Bien le bonjour à tous !
Alors, on vous a senti fébriles suite à notre dernier chapitre... ? :P Ce chapitre vous fera-t-il plongé dans les abymes du désespoir ou vous fera revivre ?
...Le suspens demeure entier...
HIHIHIHI MOUAHAHAHAH !
yen a-t-il qui ont eu l'audace de passer l'intro pour commencer à lire alors que je n'ai PAS fini de parler ?!
Bon, allez, je vous libère...
Chapitre 21
Une vague brûlante se propage. Un coup brutal sur mon cœur. Une douleur monte à mes tempes. L'air a disparu, je me noie. Je sens le tissu doux sous mes doigts crispés. Mes yeux refusent de s'ouvrir. Je suffoque. Mes paupières sont si lourdes, j'ai les lèvres sèches. Un filet d'air s'infiltre alors entre elles, se jette dans ma trachée et ouvre en grands mes poumons. Un gémissement de douleur m'échappe. J'ouvre enfin les yeux.
Ma vision tangue quelques instants. Se stabilise. Il fait sombre dans la pièce. Quelques bougies percent la pénombre. Ça sent le renfermé, les rideaux sont tirés. Une chaleur sur ma main droite, je tourne les yeux. Ma mère est assoupie sur le bord du lit, ses doigts sur les miens. Elle a les traits tirés et la peau translucide. Elle a l'air si malade et si fragile que j'ai l'impression un instant de voir un cadavre. Un frémissement me parcoure. Elle ouvre instantanément les yeux.
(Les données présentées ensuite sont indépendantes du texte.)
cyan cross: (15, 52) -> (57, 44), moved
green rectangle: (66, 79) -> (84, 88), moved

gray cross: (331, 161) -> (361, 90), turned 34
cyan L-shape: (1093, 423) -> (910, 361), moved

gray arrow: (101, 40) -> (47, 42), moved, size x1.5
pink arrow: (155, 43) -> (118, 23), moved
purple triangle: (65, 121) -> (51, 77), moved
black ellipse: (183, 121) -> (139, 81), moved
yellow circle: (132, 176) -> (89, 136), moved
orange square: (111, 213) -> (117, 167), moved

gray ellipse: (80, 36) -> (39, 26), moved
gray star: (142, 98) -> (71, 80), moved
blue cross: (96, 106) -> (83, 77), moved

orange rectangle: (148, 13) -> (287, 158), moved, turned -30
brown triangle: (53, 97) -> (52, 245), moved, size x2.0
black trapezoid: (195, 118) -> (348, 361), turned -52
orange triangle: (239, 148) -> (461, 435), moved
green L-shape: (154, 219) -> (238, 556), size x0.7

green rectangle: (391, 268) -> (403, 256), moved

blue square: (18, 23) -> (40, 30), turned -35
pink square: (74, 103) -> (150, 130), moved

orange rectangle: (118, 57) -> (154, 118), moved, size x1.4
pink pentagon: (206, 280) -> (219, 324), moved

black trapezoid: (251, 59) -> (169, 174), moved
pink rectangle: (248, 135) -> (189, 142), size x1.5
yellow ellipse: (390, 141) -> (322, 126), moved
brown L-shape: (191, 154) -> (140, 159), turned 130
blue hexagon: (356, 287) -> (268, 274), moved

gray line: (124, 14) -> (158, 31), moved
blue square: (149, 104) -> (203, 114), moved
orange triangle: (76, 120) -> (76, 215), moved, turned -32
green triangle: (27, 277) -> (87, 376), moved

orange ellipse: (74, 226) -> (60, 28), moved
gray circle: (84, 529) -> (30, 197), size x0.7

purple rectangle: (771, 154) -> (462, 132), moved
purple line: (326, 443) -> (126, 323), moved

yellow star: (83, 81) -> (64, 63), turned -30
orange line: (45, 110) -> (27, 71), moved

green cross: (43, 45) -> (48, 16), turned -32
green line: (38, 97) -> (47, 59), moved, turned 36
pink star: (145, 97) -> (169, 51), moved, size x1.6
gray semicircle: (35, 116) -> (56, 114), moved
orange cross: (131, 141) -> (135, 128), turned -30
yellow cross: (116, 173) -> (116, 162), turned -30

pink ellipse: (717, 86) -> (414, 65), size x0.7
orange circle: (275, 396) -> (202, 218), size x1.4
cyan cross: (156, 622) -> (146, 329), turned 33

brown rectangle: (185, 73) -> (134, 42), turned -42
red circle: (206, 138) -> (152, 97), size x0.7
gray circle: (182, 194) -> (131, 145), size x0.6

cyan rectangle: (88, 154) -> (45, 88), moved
« Salut…, murmuré-je d'une voix roque. »
Elle reste statufiée, sa main m'agrippe à m'en faire mal. Ses lèvres pâles tremblent. Ses yeux sont si clairs qu'on a l'impression qu'ils se sont vidés de toute substance. Je tente un sourire.
« Qu'est-ce qu'il y a ? Quelqu'un est mort ou quoi ? »
Elle éclate en sanglots. Embrassant tendrement mes doigts un à un. Je fronce les sourcils, lui caressant gentiment la joue.
« Les Valars soient loués, merci, merci, merci, gémit-elle.
- Maman…
- Tu étais mort, sanglote-t-elle, tu étais mort.
- Quoi ? »
Elle me prend délicatement dans ses bras. Mes membres semblent si lourds et raides que je n'ai pas la force de répondre à son étreinte. Ses cheveux sont secs et sa peau sent la poussière. Interloqué je lui laisse le temps de se calmer. Regardant danser la flamme d'une bougie. J'étais mort ?
« Quand ils t'ont ramené… souffle-t-elle enfin, et le guérisseur a dit qu'il n'y avait plus d'espoir.
- Je suis là, en vie.
- Tu étais mort Ethéol, tu ne respirais plus il y a une heure, tremble-t-elle. Je… Je… J'ai cru t'avoir perdu toi aussi.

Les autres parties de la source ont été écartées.